On 6/15/2022 7:14 AM, Paul Moore wrote:
On Wed, Jun 15, 2022 at 6:30 AM Christian Brauner <brauner@xxxxxxxxxx> wrote:
On Tue, Jun 14, 2022 at 01:59:08PM -0500, Frederick Lawler wrote:
On 6/14/22 11:30 AM, Eric W. Biederman wrote:
Frederick Lawler <fred@xxxxxxxxxxxxxx> writes:
On 6/13/22 11:44 PM, Eric W. Biederman wrote:
Frederick Lawler <fred@xxxxxxxxxxxxxx> writes:
Hi Eric,
On 6/13/22 12:04 PM, Eric W. Biederman wrote:
Frederick Lawler <fred@xxxxxxxxxxxxxx> writes:
While experimenting with the security_prepare_creds() LSM hook, we
noticed that our EPERM error code was not propagated up the callstack.
Instead ENOMEM is always returned. As a result, some tools may send a
confusing error message to the user:
$ unshare -rU
unshare: unshare failed: Cannot allocate memory
A user would think that the system didn't have enough memory, when
instead the action was denied.
This problem occurs because prepare_creds() and prepare_kernel_cred()
return NULL when security_prepare_creds() returns an error code. Later,
functions calling prepare_creds() and prepare_kernel_cred() return
ENOMEM because they assume that a NULL meant there was no memory
allocated.
Fix this by propagating an error code from security_prepare_creds() up
the callstack.
Why would it make sense for security_prepare_creds to return an error
code other than ENOMEM?
> That seems a bit of a violation of what that function is supposed to do
The API allows LSM authors to decide what error code is returned from the
cred_prepare hook. security_task_alloc() is a similar hook, and has its return
code propagated.
It is not an api. It is an implementation detail of the linux kernel.
It is a set of convenient functions that do a job.
The general rule is we don't support cases without an in-tree user. I
don't see an in-tree user.
I'm proposing we follow security_task_allocs() pattern, and add visibility for
failure cases in prepare_creds().
I am asking why we would want to. Especially as it is not an API, and I
don't see any good reason for anything but an -ENOMEM failure to be
supported.
We're writing a LSM BPF policy, and not a new LSM. Our policy aims to solve
unprivileged unshare, similar to Debian's patch [1]. We're in a position such
that we can't use that patch because we can't block _all_ of our applications
from performing an unshare. We prefer a granular approach. LSM BPF seems like a
good choice.
I am quite puzzled why doesn't /proc/sys/user/max_user_namespaces work
for you?
We have the following requirements:
1. Allow list criteria
2. root user must be able to create namespaces whenever
3. Everything else not in 1 & 2 must be denied
We use per task attributes to determine whether or not we allow/deny the
current call to unshare().
/proc/sys/user/max_user_namespaces limits are a bit broad for this level of
detail.
Because LSM BPF exposes these hooks, we should probably treat them as an
API. From that perspective, userspace expects unshare to return a EPERM
when the call is denied permissions.
The BPF code gets to be treated as a out of tree kernel module.
Without an in-tree user that cares it is probably better to go the
opposite direction and remove the possibility of return anything but
memory allocation failure.
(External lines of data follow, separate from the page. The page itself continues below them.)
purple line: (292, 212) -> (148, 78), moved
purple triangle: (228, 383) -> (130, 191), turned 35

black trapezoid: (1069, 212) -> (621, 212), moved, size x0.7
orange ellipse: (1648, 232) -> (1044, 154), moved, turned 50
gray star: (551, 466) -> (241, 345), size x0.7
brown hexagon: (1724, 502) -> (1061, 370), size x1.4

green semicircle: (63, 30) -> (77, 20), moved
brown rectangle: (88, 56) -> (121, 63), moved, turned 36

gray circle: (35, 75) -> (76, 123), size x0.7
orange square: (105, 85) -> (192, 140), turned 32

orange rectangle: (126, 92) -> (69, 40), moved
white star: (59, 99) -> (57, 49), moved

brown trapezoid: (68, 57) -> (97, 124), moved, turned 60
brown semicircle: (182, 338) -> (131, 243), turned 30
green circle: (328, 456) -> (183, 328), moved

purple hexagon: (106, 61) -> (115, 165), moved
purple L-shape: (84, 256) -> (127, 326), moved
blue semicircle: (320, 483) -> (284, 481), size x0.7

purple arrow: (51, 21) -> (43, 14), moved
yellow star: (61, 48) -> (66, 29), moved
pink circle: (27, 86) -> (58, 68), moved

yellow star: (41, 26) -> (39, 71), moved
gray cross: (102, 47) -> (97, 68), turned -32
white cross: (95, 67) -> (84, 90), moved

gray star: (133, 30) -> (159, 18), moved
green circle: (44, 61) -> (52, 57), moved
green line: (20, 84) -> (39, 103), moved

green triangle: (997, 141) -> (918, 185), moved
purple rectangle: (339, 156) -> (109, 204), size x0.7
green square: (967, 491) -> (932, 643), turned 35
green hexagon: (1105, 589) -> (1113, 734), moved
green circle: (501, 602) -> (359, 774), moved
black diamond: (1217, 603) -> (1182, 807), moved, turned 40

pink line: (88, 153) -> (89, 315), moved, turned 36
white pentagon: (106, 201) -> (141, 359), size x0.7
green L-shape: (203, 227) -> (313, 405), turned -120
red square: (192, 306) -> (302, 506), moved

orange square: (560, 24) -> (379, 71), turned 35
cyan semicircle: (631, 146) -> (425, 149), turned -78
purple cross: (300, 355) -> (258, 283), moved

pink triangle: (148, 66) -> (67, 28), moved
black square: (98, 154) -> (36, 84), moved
That will make it clearer to implementors
that a general error code is not supported and this is not a location
to implement policy, this is only a hook to allocate state for the LSM.
That's a good point, and it's possible we're using the wrong hook for the
policy. Do you know of other hooks we can look into?
Fwiw, from this commit it wasn't very clear what you wanted to achieve
with this. It might be worth considering adding a new security hook for
this. Within msft it recently came up SELinux might have an interest in
something like this as well.
Just to clarify things a bit, I believe SELinux would have an interest
in a LSM hook capable of implementing an access control point for user
namespaces regardless of Microsoft's current needs. I suspect due to
the security relevant nature of user namespaces most other LSMs would
be interested as well; it seems like a well crafted hook would be
welcome by most folks I think.
Smack isn't going to be interested in such a hook with the current
user namespace behavior. User namespaces are a discretionary access
control and privilege (capabilities) feature. Smack implements only
mandatory access control. I would still endorse adding the hook
as I could see MAC aspects (e.g. general xattr mapping) being
implemented as part of user namespaces.